Instant sweetness deeper than anything I imagined. That rush to my brain lit up a million lights, a million fires of paradise. I knew in that moment that I would never live again without wanting more of this. Bite was my future. No matter what.
The sweetness increased. More. More. Too much more. It began to hurt. To burn. A million fires of hell. What the shit had I done? I put my hand to my mouth and found I was bleeding. Bleeding and foaming. And the pain was like nothing I'd felt before. Mixed in with the joy of the more-than-sugar rush in confusion. I bled more. My teeth screaming for it to stop. Moving. Fuck, hallucinations. They were shifting in my gums. I stuck my finger in my blood foam filled mouth and felt them move, turn, their points no longer facing each other but facing forwards. I tried to scream. And then it was too much and I lost consciousness.
I awoke much later. The pain had subsided. The cushion by my mouth was caked in blood and the remnants of a yellow foam. Never again. No more Bite. That was too much. My mouth felt funny. I guessed it was to do with the bleeding and it would take a while to heal. I lay for a while. My head hurt badly, crying out in sorrow. And crying out for jaggery too with an urgency I hadn't known for a while. Never again. I'd tried it and the joy was not worth this.
I got up and walked through to the bathroom. Looked in the mirror. Face a mess of blood. Opened my mouth. My teeth. Oh God my teeth. What had I done? They had all turned. Ninety degrees. It had been real. Oh fuck it had been real. They sat there, perfectly solid in my gums but facing the wrong way. I had been that one in a million. My teeth were set on edge. Bite had stolen my bite.

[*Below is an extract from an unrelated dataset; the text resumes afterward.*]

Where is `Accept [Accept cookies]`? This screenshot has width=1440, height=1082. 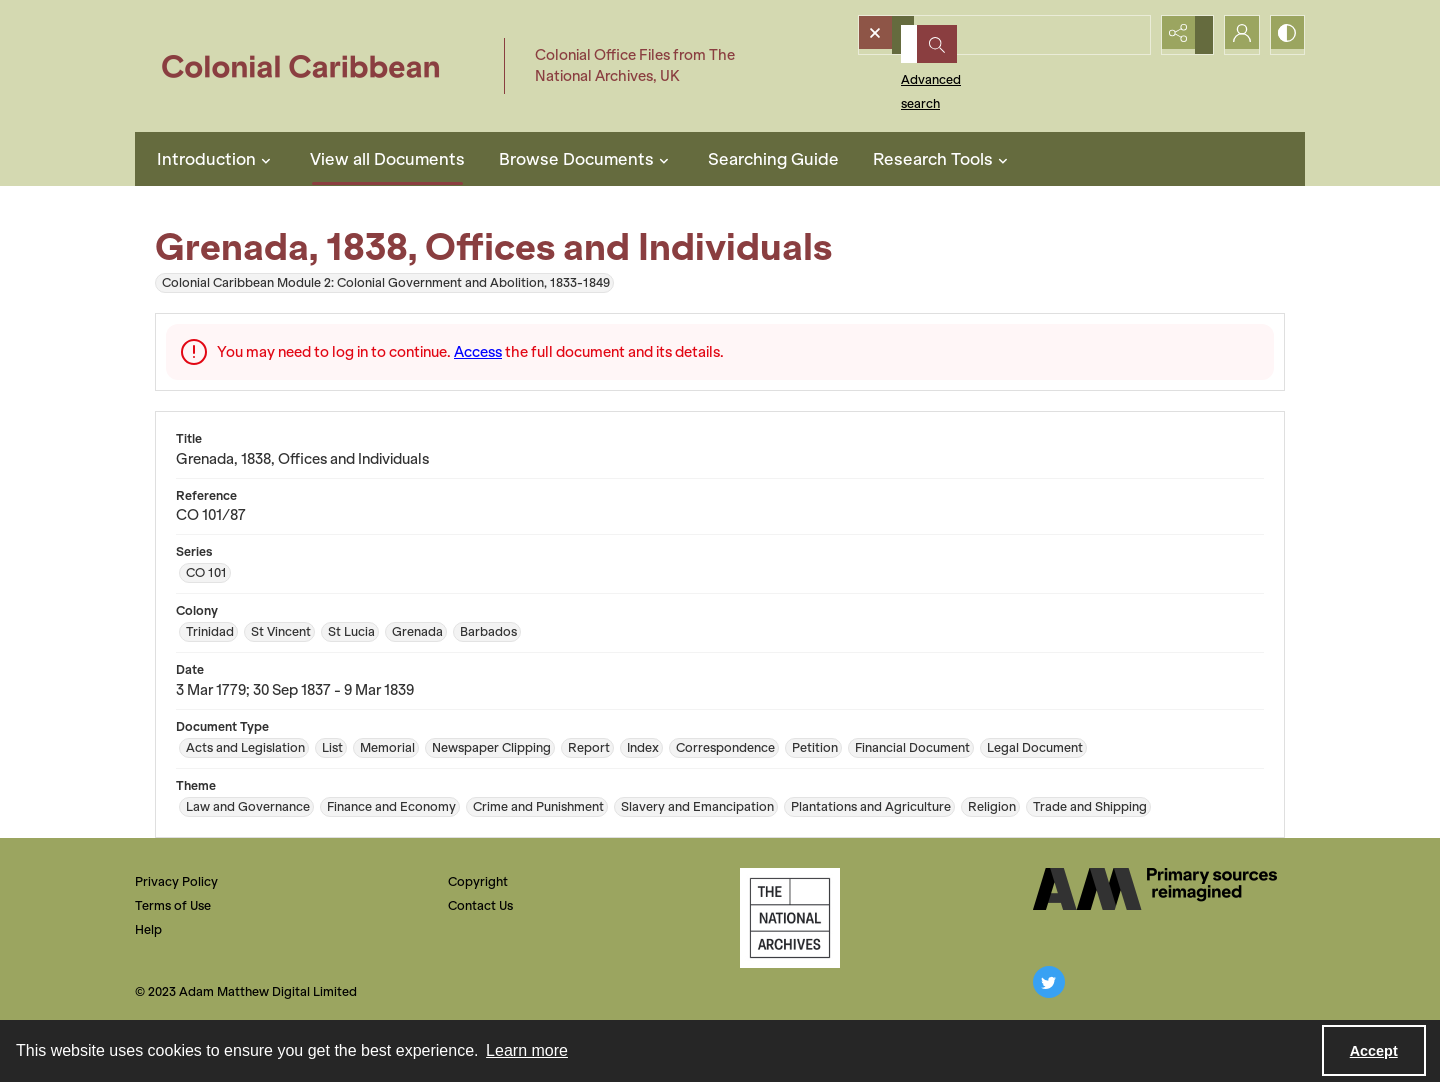 Accept [Accept cookies] is located at coordinates (1374, 1051).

One sweet rush and I was screwed. Sweet rush. Mmmmm. Sweet rush. Maybe now it had happened it wouldn't hurt so much next time. No don't think like that. Stop it now. You've been screwed over by a drug. Throw the rest away. Do it now. I returned to the lounge and chucked the bottle and syringe in the bin. Called for medical help.
The dentists at the hospital said they couldn't fix my teeth. Said they had heard of this happening. That the only thing to do was to remove every tooth and fix a full set of false ones. They could fix that up for the future. In the meantime I'd just have to put up with it and eat lots of soup. They sent me away with an appointment for a week's time to get measured up for false teeth and to decide whether to remove a few of the real ones or whether to do the lot in one go under general anaesthetic. It depended on the results of the x-rays they would take and at that time they didn't know quite how they would get the teeth out safely.

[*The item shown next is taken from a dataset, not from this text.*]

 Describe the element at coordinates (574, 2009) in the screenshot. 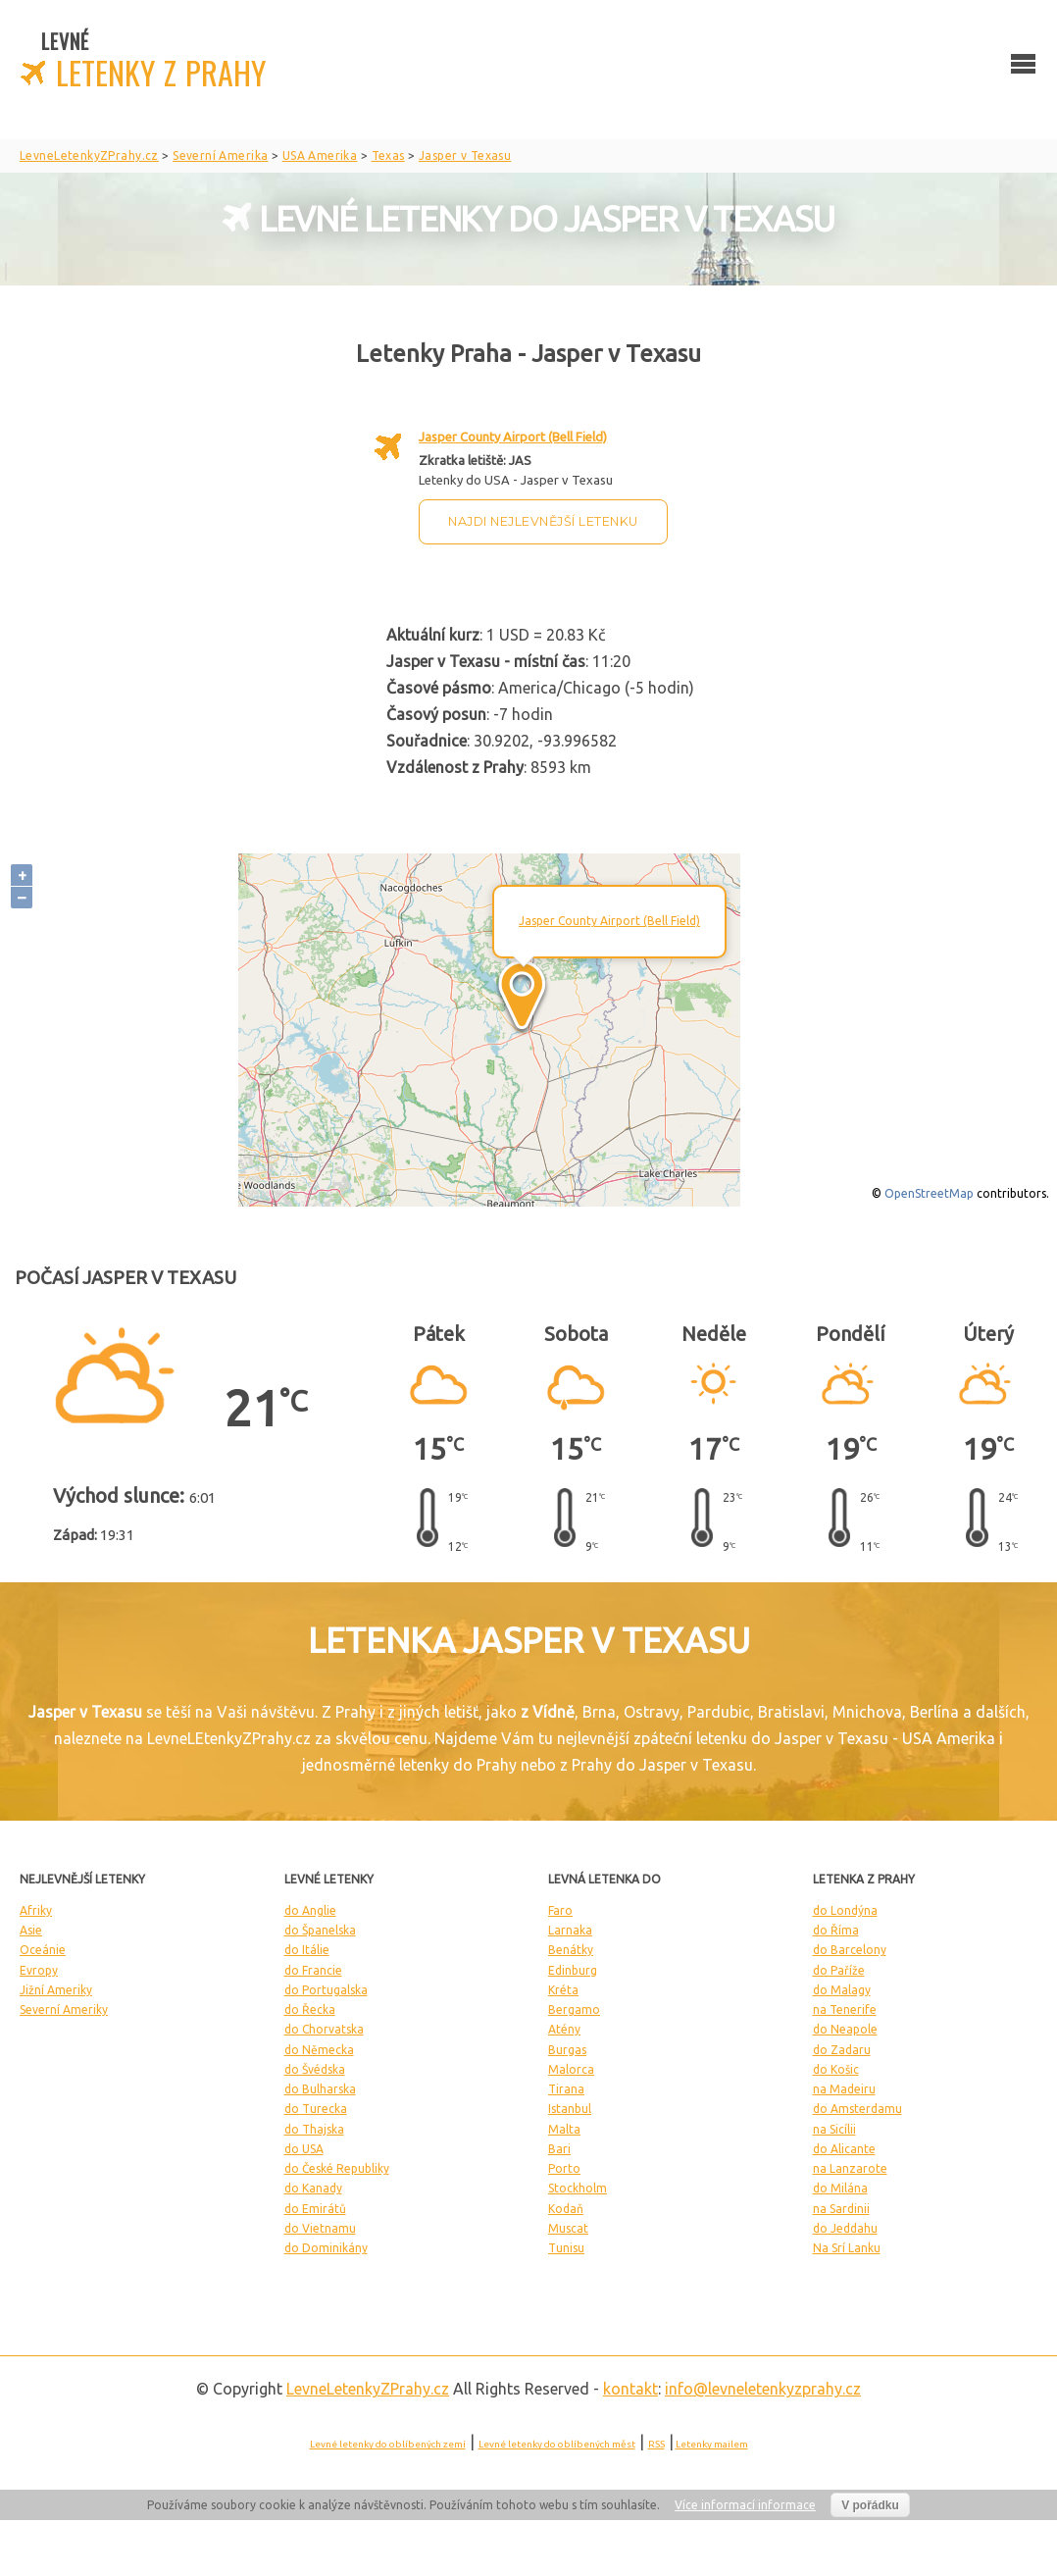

I went home. Slept badly. Shouted at myself for stupidity. Cursed myself. Cursed the man from the group. Cursed the Asians for inventing jaggery. Cursed my mother for my birthday cakes. And cursed those stupid Bazooka Joe comics. No more sugar for me. Ever.
And then I saw the bottle. Still in the bin where I'd thrown it.
Can't do it. Can't destroy it. Need it.
Second syringe filled. Placed between my lips. Squirt.